En effet, selon ce rapport de la Commission d’enquête parlementaire, plus de 140 millions de dollars américains du FPI sont détenus par ses débiteurs. La grande majorité de ces derniers, renseigne le rapport, sont des insolvables. Parmi ces insolvables, quelques ministres et députés nationaux, anciens comme actuels, et par-dessus-tout membres de la majorité présidentielle.
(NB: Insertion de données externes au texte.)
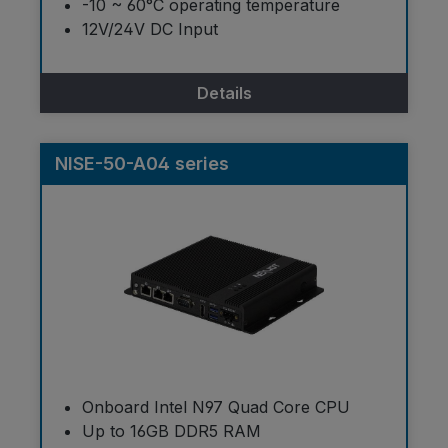
-10 ~ 60°C operating temperature
12V/24V DC Input
Details
NISE-50-A04 series
Onboard Intel N97 Quad Core CPU
Up to 16GB DDR5 RAM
Véritablement départis de leur appartenance politique, les parlementaires enquêteurs avaient révélé que 70% de projets financés par le FPI entre 2008 et 2014, n’étaient pas réalisés et d’autres en étaient fictifs et que les fonds perçus n’étaient pas remboursés par les promoteurs.
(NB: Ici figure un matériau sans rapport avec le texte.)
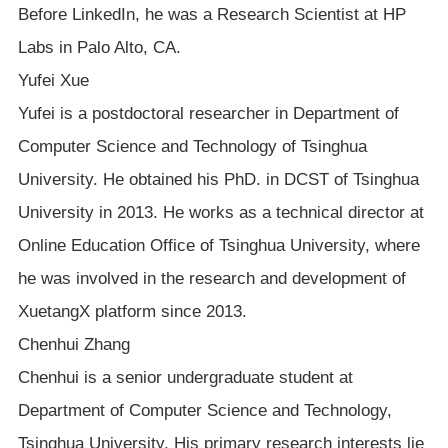
Before LinkedIn, he was a Research Scientist at HP
Labs in Palo Alto, CA.
Yufei Xue
Yufei is a postdoctoral researcher in Department of
Computer Science and Technology of Tsinghua
University. He obtained his PhD. in DCST of Tsinghua
University in 2013. He works as a technical director at
Online Education Office of Tsinghua University, where
he was involved in the research and development of
XuetangX platform since 2013.
Chenhui Zhang
Chenhui is a senior undergraduate student at
Department of Computer Science and Technology,
Tsinghua University. His primary research interests lie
Concernant les projets non réalisés, soit les promoteurs les avaient débutés mais n’avaient pas abouti aux résultats attendus pour certaines difficultés réelles ou supposées. Soit les promoteurs avaient affecté les fonds perçus à autre chose qui n’avait rien à voir avec le projet présenté au FPI. Et ces cas sont légion. Il y a par exemple une dame qui avait perçu près de 3.300.000$ pour implanter une usine de carton d’emballage à Limete depuis aout 2014. Mais lorsque la commission d’enquête parlementaire était descendue à l’adresse communiquée de cette cartonnerie, elle n’avait rien trouvé. Mais le rapport de supervision du FPI avait donné à ce projet un taux d’exécution de 70%.
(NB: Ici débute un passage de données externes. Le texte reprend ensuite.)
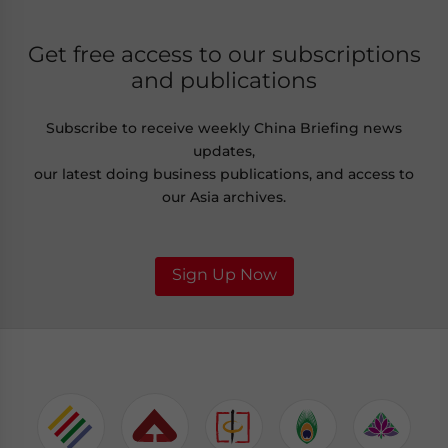
Get free access to our subscriptions
and publications
Subscribe to receive weekly China Briefing news
updates,
our latest doing business publications, and access to
our Asia archives.
Sign Up Now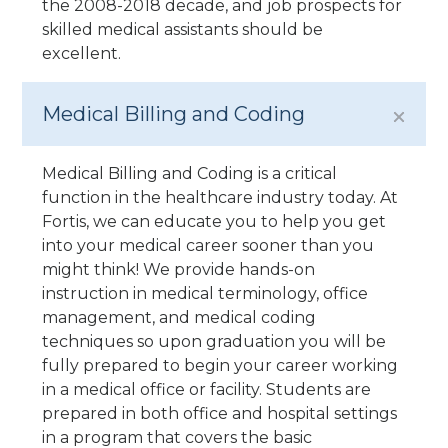
the 2008-2018 decade, and job prospects for
skilled medical assistants should be
excellent.
Medical Billing and Coding
Medical Billing and Coding is a critical
function in the healthcare industry today. At
Fortis, we can educate you to help you get
into your medical career sooner than you
might think! We provide hands-on
instruction in medical terminology, office
management, and medical coding
techniques so upon graduation you will be
fully prepared to begin your career working
in a medical office or facility. Students are
prepared in both office and hospital settings
in a program that covers the basic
Un exemple d’un cas de projet fictif : une dame avait bénéficié d’un prêt de 1.002.185$ pour l’implantation d’’une usine de production des articles en plastiques à Ngaliema. Faute d’indication précise de l’adresse de l’usine à Ngaliema, la Commission d’enquête s’était rendue au siège social de la société de cette dame renseigné dans le contrat au quartier Bon Marché. Et là, elle n’avait pas trouvé cette dame mais un hôtel, nouvellement construit et avec le nom de cette dame, comme propriétaire.

Les enquêteurs parlementaires ont dû noter qu’il y avait beaucoup de complaisance de la part du comité de gestion du FPI dans le choix des promoteurs des projets. L’ADG du FPI Constantin Mbengele, indique le rapport, avait privilégié l’octroi des crédits aux politiques et autres amis recommandés qu’aux véritables entrepreneurs.  C’est ainsi que ce rapport cite par exemple Tryphon KinKiey Mulumba, Aimé Ngoy Mukena, Célestin Mbuyu, Joseph Kokonyangi, Norbert Basengezi qui détiennent jusqu’à ce jour des millions de dollars du FPI sans remboursement.

 Les insolvables de la MP protégés par Aubin Minaku

Tenez, Tryphon KinKiey Mulumba. Il a malignement escroqué 450.000$ du FPI. Au nom des Ets Finances Press Group pour l’acquisition d’une imprimerie, il avait obtenu sous contrat n°641 en date du 20 octobre 2009, cette somme d’argent versée dans l’un de ses comptes à la TMB. Mais il nie avoir reçu ces fonds et multiple des manœuvres pour ne pas le rembourser, bien que des preuves des retraits par lui fonds aient été remises à la Commission d’enquête.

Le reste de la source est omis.